Have you ever burst out in anger suddenly and wonder why you reacted the way you did at your kids? We have undoubtedly experienced it before. As we reflect on our emotions and behaviour, we can't help but ask, "why did I do that? why did I say that?"


All parents get angry and yell at their kids for the smallest and silliest reasons. Not because they enjoy doing it, but because there are so many things going on at that moment. They are stressed, frustrated, overwhelmed, worried, and tired. And when something small happens, it is enough to trigger the red anger button in them.


If we are to zoom in on these common emotional triggers (worry, frustration, stress...), we can see that the real culprit to our anger outburst is not our kids, but ourselves. Remember, we are the one who is in total control of our emotions, not others.


Here's why.


Personal Needs


We get dysregulated when our personal needs are not met. Insufficient sleep, hunger, lack of self-care and love - all these can easily trigger anger.



Childhood


Past childhood experiences can also be one of the main triggers of our negative emotions. A bad childhood or unhealthy parenting patterns may influence how we cope and deal with our emotions.
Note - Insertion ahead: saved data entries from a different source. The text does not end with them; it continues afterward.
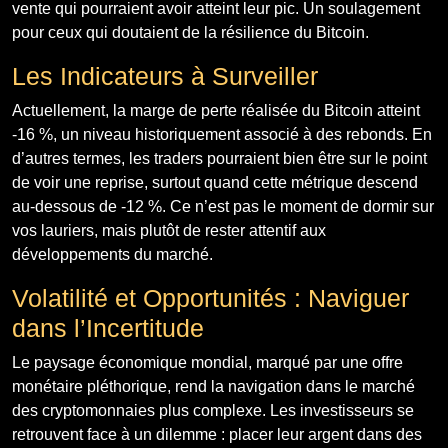
vente qui pourraient avoir atteint leur pic. Un soulagement
pour ceux qui doutaient de la résilience du Bitcoin.
Les Indicateurs à Surveiller
Actuellement, la marge de perte réalisée du Bitcoin atteint
-16 %, un niveau historiquement associé à des rebonds. En
d’autres termes, les traders pourraient bien être sur le point
de voir une reprise, surtout quand cette métrique descend
au-dessous de -12 %. Ce n’est pas le moment de dormir sur
vos lauriers, mais plutôt de rester attentif aux
développements du marché.
Volatilité et Opportunités : Naviguer
dans l’Incertitude
Le paysage économique mondial, marqué par une offre
monétaire pléthorique, rend la navigation dans le marché
des cryptomonnaies plus complexe. Les investisseurs se
retrouvent face à un dilemme : placer leur argent dans des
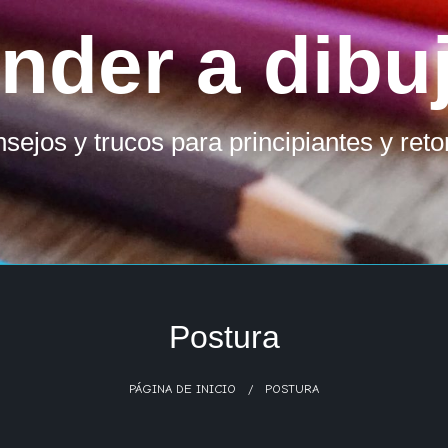
nder a dibuj
sejos y trucos para principiantes y ret
Postura
PÁGINA DE INICIO
POSTURA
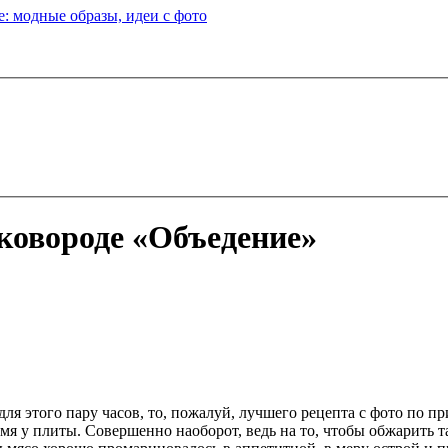
: модные образы, идеи с фото
ковороде «Объедение»
для этого пару часов, то, пожалуй, лучшего рецепта с фото по 
время у плиты. Совершенно наоборот, ведь на то, чтобы обжарить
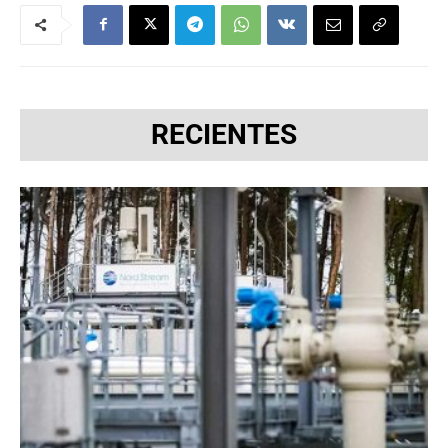
RECIENTES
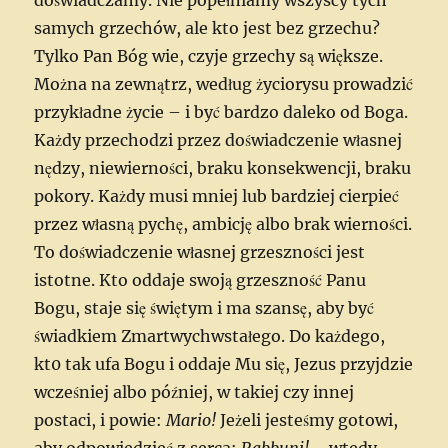
samych grzechów, ale kto jest bez grzechu?
Tylko Pan Bóg wie, czyje grzechy są większe.
Można na zewnątrz, według życiorysu prowadzić
przykładne życie – i być bardzo daleko od Boga.
Każdy przechodzi przez doświadczenie własnej
nędzy, niewierności, braku konsekwencji, braku
pokory. Każdy musi mniej lub bardziej cierpieć
przez własną pychę, ambicję albo brak wierności.
To doświadczenie własnej grzeszności jest
istotne. Kto oddaje swoją grzeszność Panu
Bogu, staje się świętym i ma szansę, aby być
świadkiem Zmartwychwstałego. Do każdego,
kt0 tak ufa Bogu i oddaje Mu się, Jezus przyjdzie
wcześniej albo później, w takiej czy innej
postaci, i powie:
Mario!
Jeżeli jesteśmy gotowi,
aby odpowiedzieć z serca:
Rabbuni! –
wtedy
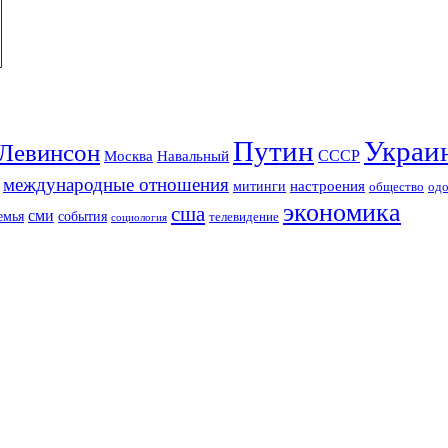
Путин
Украи
Левинсон
СССР
Москва
Навальный
международные отношения
настроения
митинги
од
общество
экономика
сша
сми
события
емья
телевидение
социология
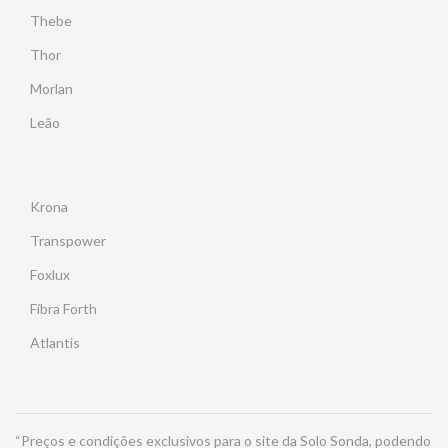
Thebe
Thor
Morlan
Leão
Krona
Transpower
Foxlux
Fibra Forth
Atlantis
“Preços e condições exclusivos para o site da Solo Sonda, podendo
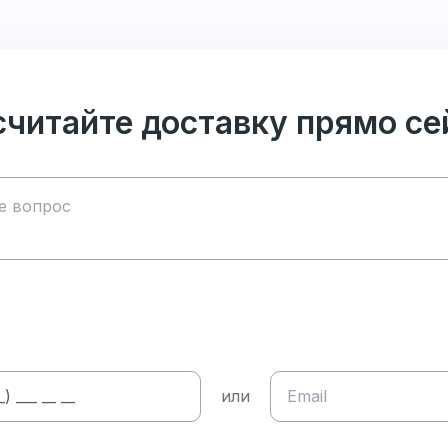
считайте доставку прямо се
или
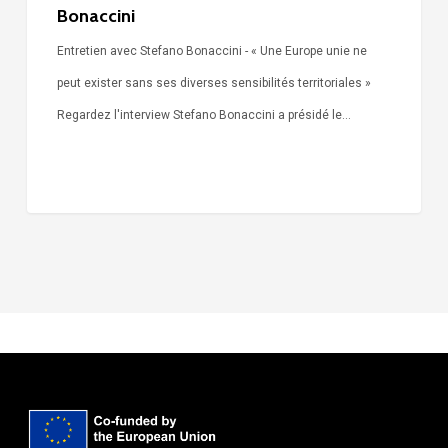
Bonaccini
Entretien avec Stefano Bonaccini - « Une Europe unie ne
peut exister sans ses diverses sensibilités territoriales »
Regardez l'interview Stefano Bonaccini a présidé le…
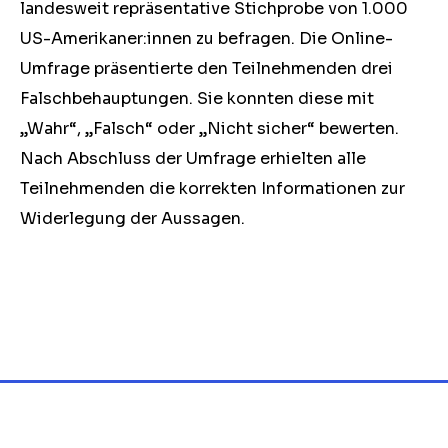
landesweit repräsentative Stichprobe von 1.000
US-Amerikaner:innen zu befragen. Die Online-
Umfrage präsentierte den Teilnehmenden drei
Falschbehauptungen. Sie konnten diese mit
„Wahr“, „Falsch“ oder „Nicht sicher“ bewerten.
Nach Abschluss der Umfrage erhielten alle
Teilnehmenden die korrekten Informationen zur
Widerlegung der Aussagen.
  • If you grew up under parents who yell and hit, you might have learned that it is the right way to address your anger. You weren't taught to understand and manage your feelings appropriately. Hence, whenever you feel angry, you tend to yell and hit too.

  • If you grew up under authoritarian parents where you weren't allowed to voice your opinions and suggestions, you may have been suppressing all your anger deep inside you since childhood. When these suppressed feelings left unaddressed, you will find yourself having sudden outbursts at your kids because it reminded you of your past childhood experiences with your parents.


Past Trauma


Past traumatic experiences like abuse or bullying can also be common triggers to your current angry episodes. If you weren't able to express and cope with your anger at that time, you may unconsciously still be affected by it today. When a similar situation arises, you might react with distress and anger. Sometimes our feelings can be influenced not just by present situations but also by the past.


To truly understand our feelings, it is important to reflect and review the REAL source of our anger. Only then we can learn how to cope and regulate them effectively for our kids.